**** STORED DATA ****

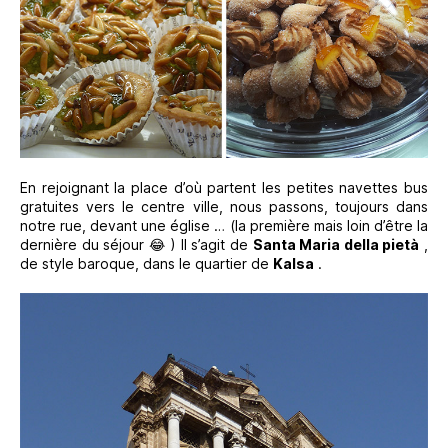
En rejoignant la place d’où partent les petites navettes bus
gratuites vers le centre ville, nous passons, toujours dans
notre rue, devant une église … (la première mais loin d’être la
dernière du séjour 😂 ) Il s’agit de
Santa Maria della pietà
,
de style baroque, dans le quartier de
Kalsa
.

****

### [YOUR TASK]
Sift the data above for lines with "dans", then copy each one.

### [EXERCISE RESULT]
gratuites vers le centre ville, nous passons, toujours dans
de style baroque, dans le quartier de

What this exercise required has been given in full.